After leaving Schengen we make for Metz. We run into the back of a convoy of slow tractors that are completely blocking the road and for half an hour crawl along. We escape like a handful of others by taking an early exit and another route.
At Metz we stop and photograph the wrong church before finding the spectacular Saint-Étienne de Metz. The construction of this Gothic cathedral began in 1220 within the walls of an Ottonian basilica dating from the 10th century. The work was not completed until around 1520 and the new cathedral was consecrated on 11 April 1552. The nave is supported by flying buttresses and culminates at 41.41 metres high, making it one of the highest naves in the world. The cathedral also displays one of the largest expanse of stained glass in the world with 6,496 m2. Another immense and awesome cathedral, no wonder it took more than 300 years to build.
After leaving Metz we are again held up by French farmers and their tractors. This time for two and a half hours. Tens of thousands of vehicles are in the queues. When we eventually get through, the queue on the other side stretches for at least 10ks and there are thousands of huge trucks in it as well. It is economic vandalism and we wonder why the French authorities lack the backbone to deal with it. Protests are one thing but this is ridiculous, it antagonizes the community and borders on anarchy. There are no police around, if they’re not up to dealing with it, the country should call on the military to do so. As we drive past the tractors on the road a group of what we assume to be farmers are standing around. They look like a bunch of gypsies, many of them look as if they are either on something or are not the full quid.
At Strasbourg we find parking at the Opera B??, find Tourist Info and take the walking tour by ourselves. Strasbourg’s core is justifiably described as one of the world’s urban glories. Strasbourg’s historic city centre, the Grande Île (Grand Island), was classified a World Heritage site by UNESCO in 1988, the first time such an honour was placed on an entire city centre. This central square is dominated by the 15th century cathedral, with its 468ft spire mainly in rose-coloured sandstone.
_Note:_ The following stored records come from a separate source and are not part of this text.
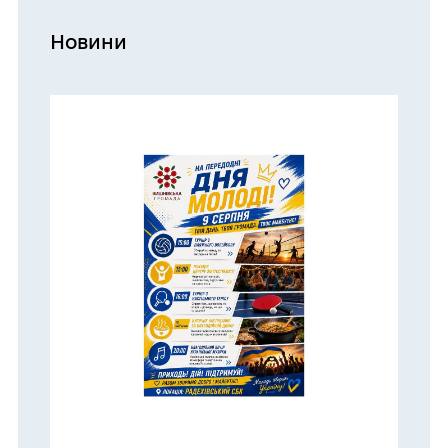
Новини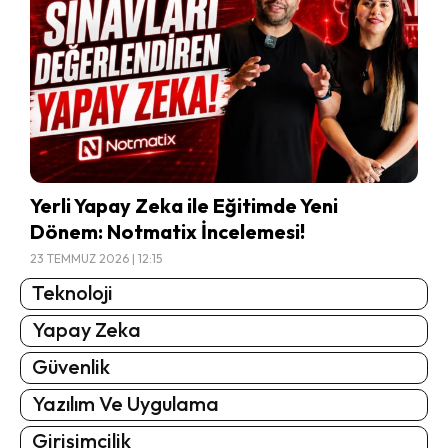
Yerli Yapay Zeka ile Eğitimde Yeni
Dönem: Notmatix İncelemesi!
23 TEMMUZ 2026 | 12:15
Teknoloji
Yapay Zeka
Güvenlik
Yazılım Ve Uygulama
Girişimcilik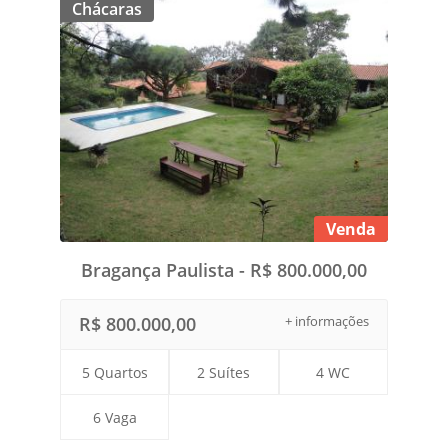
Chácaras
Venda
Bragança Paulista - R$ 800.000,00
R$ 800.000,00
+ informações
5 Quartos
2 Suítes
4 WC
6 Vaga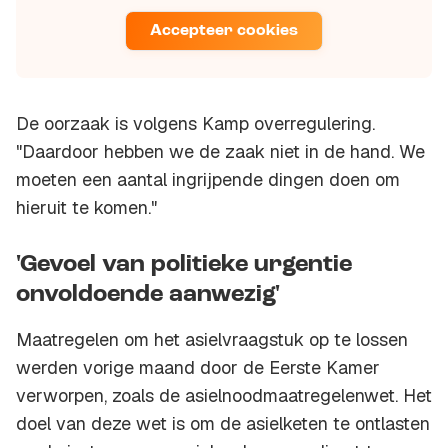
Accepteer cookies
De oorzaak is volgens Kamp overregulering.
"Daardoor hebben we de zaak niet in de hand. We
moeten een aantal ingrijpende dingen doen om
hieruit te komen."
'Gevoel van politieke urgentie
onvoldoende aanwezig'
Maatregelen om het asielvraagstuk op te lossen
werden vorige maand door de Eerste Kamer
verworpen, zoals de asielnoodmaatregelenwet. Het
doel van deze wet is om de asielketen te ontlasten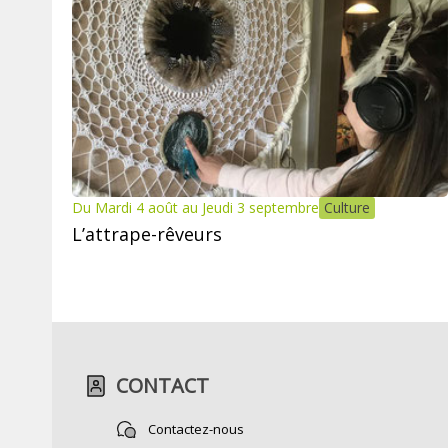
Du Mardi 4 août au Jeudi 3 septembre
Culture
L’attrape-rêveurs
CONTACT
Contactez-nous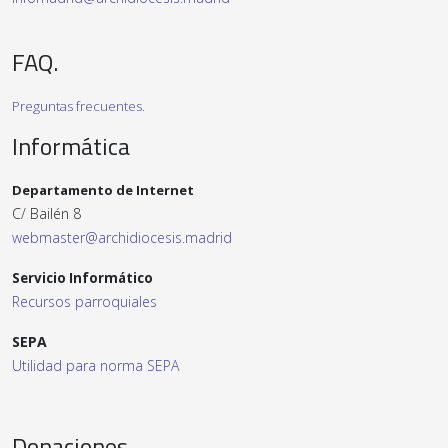
FAQ.
Preguntas frecuentes.
Informática
Departamento de Internet
C/ Bailén 8
webmaster@archidiocesis.madrid
Servicio Informático
Recursos parroquiales
SEPA
Utilidad para norma SEPA
Donaciones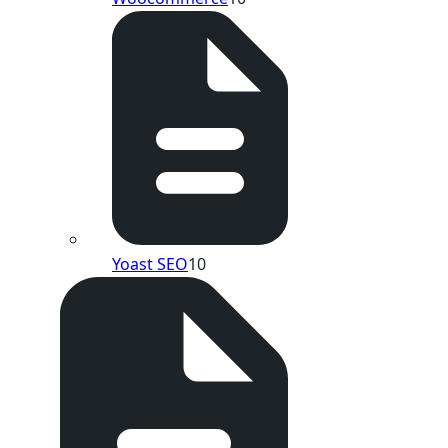
Yoast SEO
10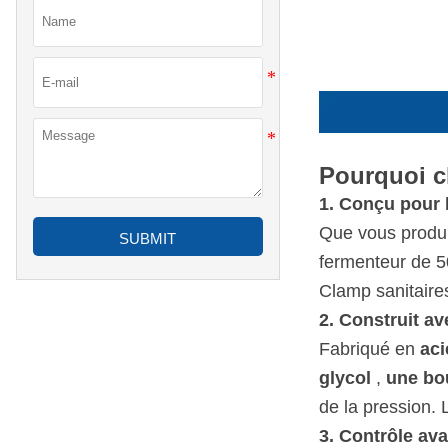
Pourquoi c
1. Conçu pour 
Que vous produis
SUBMIT
fermenteur de 5
Clamp sanitaires
2. Construit av
Fabriqué en
ac
glycol
,
une bou
de la pression. 
3. Contrôle ava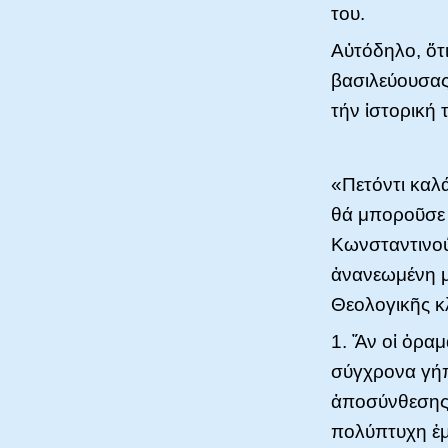
του.
Αὐτόδηλο, ὅτι
βασιλεύουσας
τήν ἱστορική
«Πετόντι καλ
θά μποροῦσε 
Κωνσταντινού
ἀνανεωμένη μ
Θεολογικῆς κ
1. Ἄν οἱ ὁραμ
σύγχρονα γήπ
ἀποσύνθεσης 
πολύπτυχη ἐμ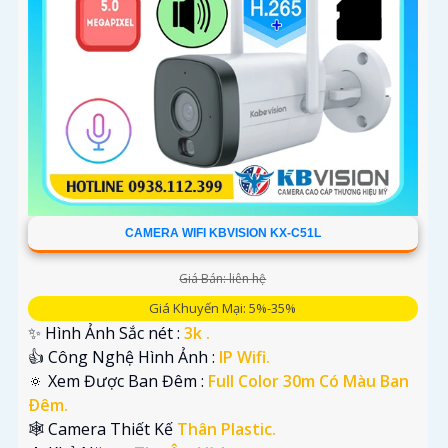
'
CAMERA WIFI KBVISION KX-C51L
Giá Bán: liên hệ
Giá Khuyến Mại: 5%-35%
✨ Hình Ảnh Sắc nét :
3k .
👍 Công Nghệ Hình Ảnh :
IP Wifi.
🔅 Xem Được Ban Đêm :
Full Color 30m Có Màu Ban
Ðêm.
🕸️ Camera Thiết Kế
Thân Plastic.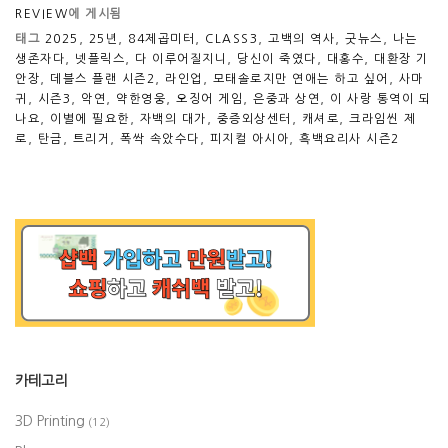
REVIEW
에 게시됨
태그
2025
,
25년
,
84제곱미터
,
CLASS3
,
고백의 역사
,
굿뉴스
,
나는
생존자다
,
넷플릭스
,
다 이루어질지니
,
당신이 죽였다
,
대홍수
,
대환장 기
안장
,
데블스 플랜 시즌2
,
라인업
,
모태솔로지만 연애는 하고 싶어
,
사마
귀
,
시즌3
,
악연
,
약한영웅
,
오징어 게임
,
은중과 상연
,
이 사랑 통역이 되
나요
,
이별에 필요한
,
자백의 대가
,
중증외상센터
,
캐셔로
,
크라임씬 제
로
,
탄금
,
트리거
,
폭싹 속았수다
,
피지컬 아시아
,
흑백요리사 시즌2
카테고리
3D Printing
(12)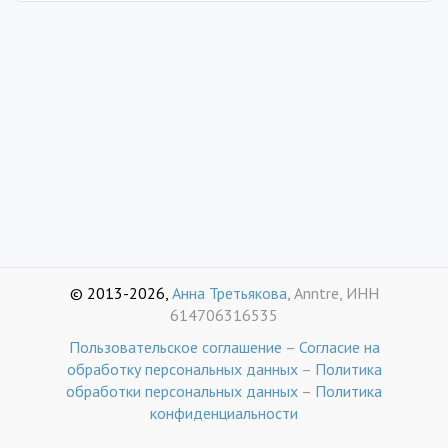
© 2013-2026,
Анна Третьякова,
Anntre, ИНН
614706316535
Пользовательское соглашение
–
Согласие на
обработку персональных данных
–
Политика
обработки персональных данных
–
Политика
конфиденциальности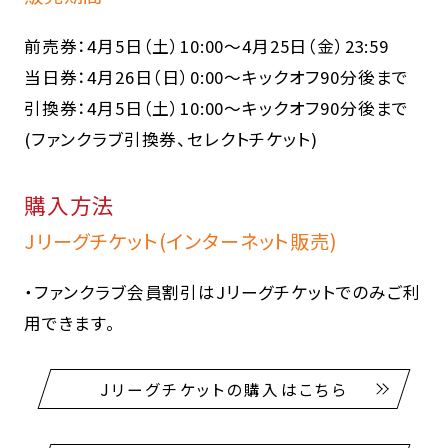
前売券：4月5日（土）10:00～4月25日（金）23:59
当日券：4月26日（日）0:00～キックオフ90分後まで
引換券：4月5日（土）10:00～キックオフ90分後まで
(ファンクラブ引換券、セレクトチケット)
購入方法
Jリーグチケット(インターネット販売)
・ファンクラブ会員割引はJリーグチケットでのみご利
用できます。
Jリーグチケットの購入はこちら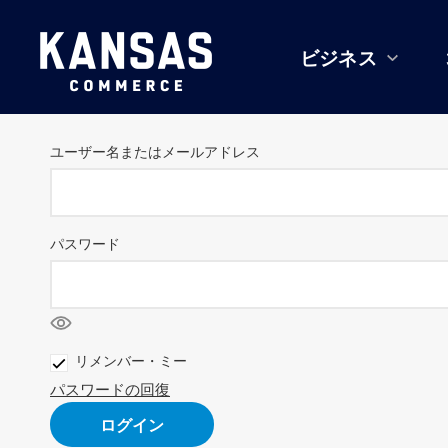
ビジネス
ユーザー名またはメールアドレス
パスワード
リメンバー・ミー
パスワードの回復
ログイン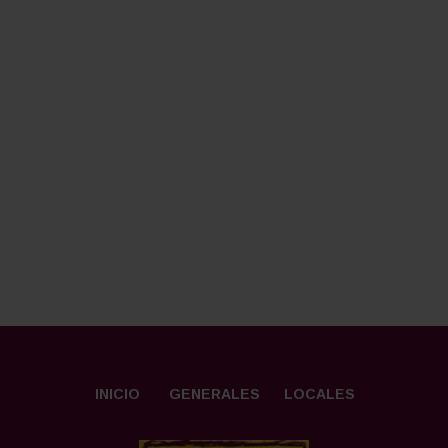
INICIO
GENERALES
LOCALES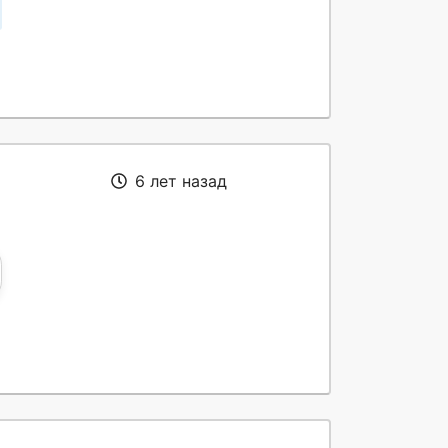
6 лет назад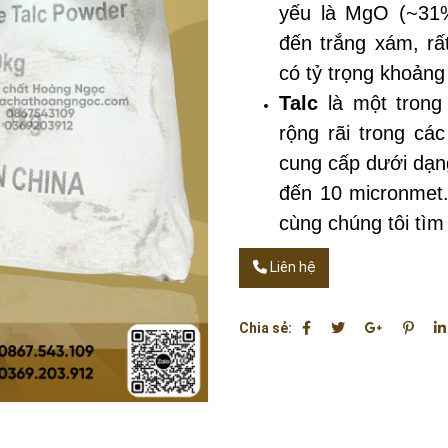
yếu là MgO (~31%
đến trắng xám, rấ
có tỷ trọng khoản
Talc
là một trong
rộng rãi trong cá
cung cấp dưới dạng
đến 10 micronmet.
cùng chúng tôi tìm
Liên hệ
Chia sẻ:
This really is another outstanding French city with the river cleverly split in a small lake area into four canals that flow through the city. We take photos as we move along of the ancient streets, churches, cobbled streets and squares. The waterside wooden houses and private mansions are a sight to behold. We loved the area of the Wall Bridge and its Towers Built (between 1200 and 1250 to reinforce the medieval fortifications) and the Vauban Dam. Another city that we could spend more time in.
We stay in the charming village of Elsenheim in the private home of an elderly French lady. She reminds me a bit of my own Mum. Flowers and colour everywhere. Comfortable and very good value for money, if not off the beaten track a bit.